Alat Musik dan Kesenian
Pemakaian alat musik dan kesenian yang terpengaruh Budaya Islam
adalah Alat musik Rabana, Gitar Tunggal, Gitar Gambus dan Piul (Biola). Alat
tersebut digunakan pada saat prosesi adat atau pun pada saat pertunjukan
kesenian pada pesta perkawinan. Sehingga kita kenal hingga saat ini kesenian
Orkes Gambus Lampung yang telah muncul sejak tahun 1970-an.
5.
Ngumbai Lawok
Ngumbai Lawok (Mencuci Laut) adalah ritual tradisi masyarakat
Lampung sebagai ungkapan rasa terima kasih kepada penguasa laut sekaligus ajang
silaturahmi antar warga pesisir. Dan masih banyak lagi budaya Lampung yang
lainnya. [12]
III. Kehidupan
Masyarakat Pendatang di Lampung
a. Kehidupan
masyarakat etnis Jawa di Lampung
Masyarakat dari etnis Jawa yang
berdomisili di Lampung umumnya adalah mereka yang mengikuti program
transmigrasi baik pada masa penjajahan belanda maupun pada masa pemerintahan
Soeharto. Hingga saat ini masyarakat etnis Jawa terus berkembang, bahkan
populasinya amatlah pesat, dimana orang Jawa menjadi mayoritas (61,89%) diikuti
dengan orang asli Lampung yang justru menjadi minoritas. Umumnya masyarakat
etnis Jawa yang bertempat tinggal di Lampung membentuk suatu kelompok-kelompok
tertentu, sekalipun ada juga yang membentuk kelompok dengan penduduk aslinya.

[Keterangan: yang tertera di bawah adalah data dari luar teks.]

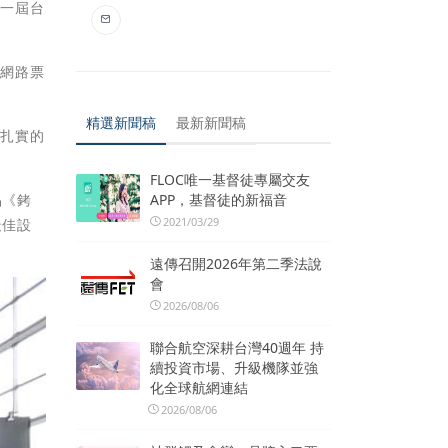
第一屆台
，網路票
。
精選新聞稿
最新新聞稿
坊扎實的
FLOC唯一基督徒專屬交友
APP，基督徒的新福音
品《銬
2021/03/29
最佳設
遠傳召開2026年第二季法說
會
2026/08/06
聯合航空深耕台灣40週年 持
續投資市場、升級機隊並強
化全球航網連結
2026/08/06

Hal ini di dasari dengan adanya anggapan bahwa pembentukan kelompok akan sangat
membantu dalam bertahan dari intimindasi penduduk asli, sedangkan mereka yang
memilih untuk membaur dengan warga pribumi Lampung umumnya berada di tengah
masyarakat Lampung yang lebih damai, lebih berpola fikir modern dan mempunyai
toleransi.
Pembentukan kelompok etnis Jawa di
Lampung termuat dalam beberapa wadah seperti organisasi, LSM, perkampungan atau
pedesaan dan lain-lain. Salah satu bukti adanya pengelompokan tersebut dapat
dilihat dari nama-nama wilayah baik itu desa,kecamatan hingga kabupaten di
Provinsi Lampung yang memakai nama dengan unsur dialek / bahasa Jawa seperti,
desa Srikuncoro, Srikaton, Sudimoro, Sukorojo, Porwodadi, Kanoman,Sedayu,
kecamatan wonosobo, Komunitas PUJAKESUMA (Putera Jawa Kelahiran Sumatera) dan
lain-lain. [13]
b.
Kehidupan masyarakat etnis Bali di Lampung
Tak jauh berbeda dengan kehidupan
Masyarakat dari etnis Jawa yang berdomisili di Lampung, masyarakat etnis Bali
yang tinggal di Lampung pun pada umumnya berada di Lampung karena program
transmigrasi. Namun jumlahnya tak sebanyak jumlah masyarakat etnis Jawa.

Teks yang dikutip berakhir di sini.